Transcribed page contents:
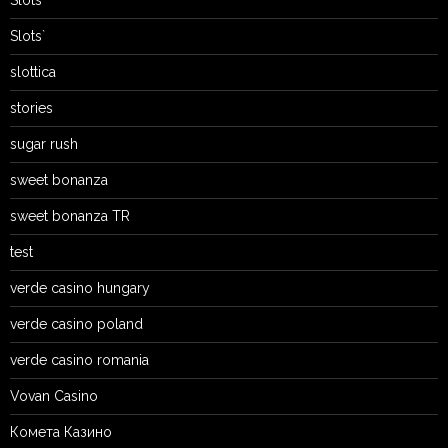
Slots
Slots`
slottica
stories
sugar rush
sweet bonanza
sweet bonanza TR
test
verde casino hungary
verde casino poland
verde casino romania
Vovan Casino
Комета Казино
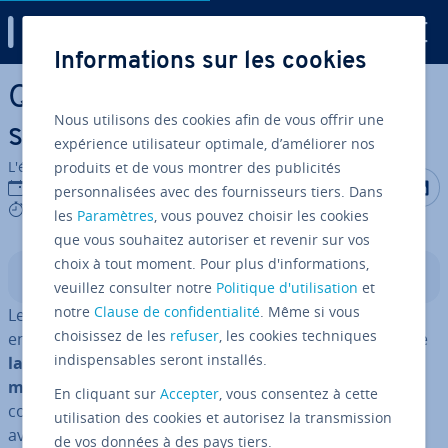
Digital Guide
Informations sur les cookies
Aller au contenu principal
Que sont les megabytes per
Nous utilisons des cookies afin de vous offrir une
second (MBps) ?
expérience utilisateur optimale, d’améliorer nos
L'équipe édi­to­riale IONOS
produits et de vous montrer des publicités
Partager s
Partag
P
27/06/2023
personnalisées avec des fournisseurs tiers. Dans
5 mins
les
Paramètres
, vous pouvez choisir les cookies
que vous souhaitez autoriser et revenir sur vos
choix à tout moment. Pour plus d'informations,
Sommaire
veuillez consulter notre
Politique d'utilisation
et
notre
Clause de confidentialité
. Même si vous
Les megabytes per second ou mé­gaoc­tets par seconde
choisissez de les
refuser
, les cookies techniques
en français, abrégé MBps, ou Mo/s, sont une mesure de
indispensables seront installés.
la vitesse trans­fé­rable des données vers et depuis la
mémoire d’un or­di­na­teur
. Il existe un risque de
En cliquant sur
Accepter
, vous consentez à cette
confusion avec l’unité des mégabits par seconde (Mbps
utilisation des cookies et autorisez la transmission
avec un petit b !), qui indique la capacité des lignes de
de vos données à des pays tiers.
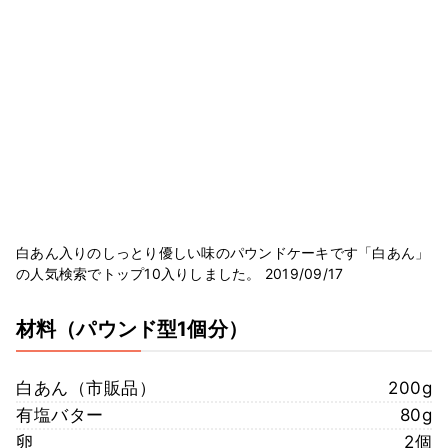
白あん入りのしっとり優しい味のパウンドケーキです「白あん」
の人気検索でトップ10入りしました。 2019/09/17
材料
（パウンド型1個分）
白あん（市販品）
200g
有塩バター
80g
卵
2個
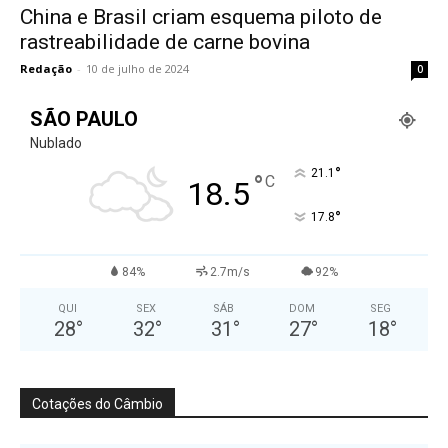
China e Brasil criam esquema piloto de
rastreabilidade de carne bovina
Redação
-
10 de julho de 2024
0
SÃO PAULO
Nublado
°
21.1
°
C
18.5
°
17.8
84%
2.7m/s
92%
QUI
SEX
SÁB
DOM
SEG
28
°
32
°
31
°
27
°
18
°
Cotações do Câmbio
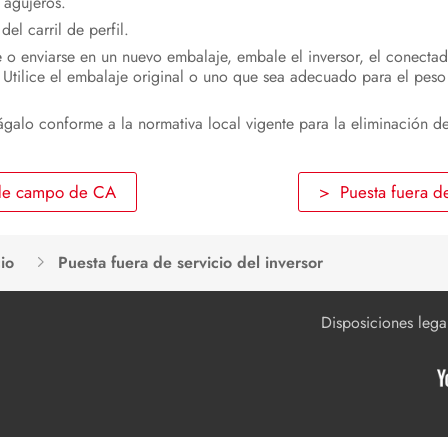
s agujeros.
del carril de perfil.
e o enviarse en un nuevo embalaje, embale el inversor, el conecta
tilice el embalaje original o uno que sea adecuado para el peso 
ágalo conforme a la normativa local vigente para la eliminación de
 de campo de CA
> Puesta fuera de
io
Puesta fuera de servicio del inversor
Disposiciones lega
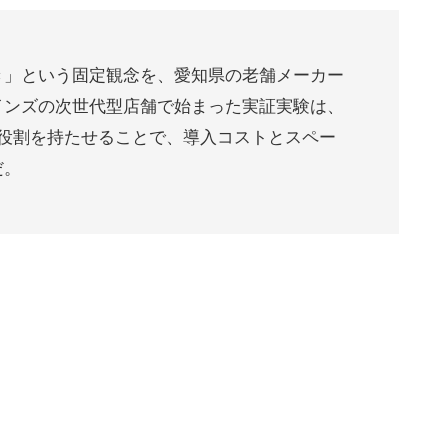
き」という固定観念を、愛知県の老舗メーカー
インズの次世代型店舗で始まった実証実験は、
の役割を持たせることで、導入コストとスペー
だ。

[Problem details] Line by line, write out the entries exactly, and leave the pictures out.

[Completed task]
Slots
Slots`
slottica
stories
sugar rush
sweet bonanza
sweet bonanza TR
test
verde casino hungary
verde casino poland
verde casino romania
Vovan Casino
Комета Казино
Digital Guide
Informations sur les cookies
Aller au contenu principal
Que sont les megabytes per
Nous utilisons des cookies afin de vous offrir une
second (MBps) ?
expérience utilisateur optimale, d’améliorer nos
L'équipe édi­to­riale IONOS
produits et de vous montrer des publicités
Partager s
Partag
P
27/06/2023
personnalisées avec des fournisseurs tiers. Dans
5 mins
les
Paramètres
, vous pouvez choisir les cookies
que vous souhaitez autoriser et revenir sur vos
choix à tout moment. Pour plus d'informations,
Sommaire
veuillez consulter notre
Politique d'utilisation
et
notre
Clause de confidentialité
. Même si vous
Les megabytes per second ou mé­gaoc­tets par seconde
choisissez de les
refuser
, les cookies techniques
en français, abrégé MBps, ou Mo/s, sont une mesure de
indispensables seront installés.
la vitesse trans­fé­rable des données vers et depuis la
mémoire d’un or­di­na­teur
. Il existe un risque de
En cliquant sur
Accepter
, vous consentez à cette
confusion avec l’unité des mégabits par seconde (Mbps
utilisation des cookies et autorisez la transmission
avec un petit b !), qui indique la capacité des lignes de
de vos données à des pays tiers.
白あん入りのしっとり優しい味のパウンドケーキです「白あん」
の人気検索でトップ10入りしました。 2019/09/17
材料
（パウンド型1個分）
白あん（市販品）
200g
有塩バター
80g
卵
2個
China e Brasil criam esquema piloto de
rastreabilidade de carne bovina
Redação
-
10 de julho de 2024
0
SÃO PAULO
Nublado
°
21.1
°
C
18.5
°
17.8
84%
2.7m/s
92%
QUI
SEX
SÁB
DOM
SEG
28
°
32
°
31
°
27
°
18
°
Cotações do Câmbio
s agujeros.
del carril de perfil.
e o enviarse en un nuevo embalaje, embale el inversor, el conecta
tilice el embalaje original o uno que sea adecuado para el peso 
ágalo conforme a la normativa local vigente para la eliminación de
 de campo de CA
> Puesta fuera de
io
Puesta fuera de servicio del inversor
Disposiciones lega
き」という固定観念を、愛知県の老舗メーカー
インズの次世代型店舗で始まった実証実験は、
の役割を持たせることで、導入コストとスペー
だ。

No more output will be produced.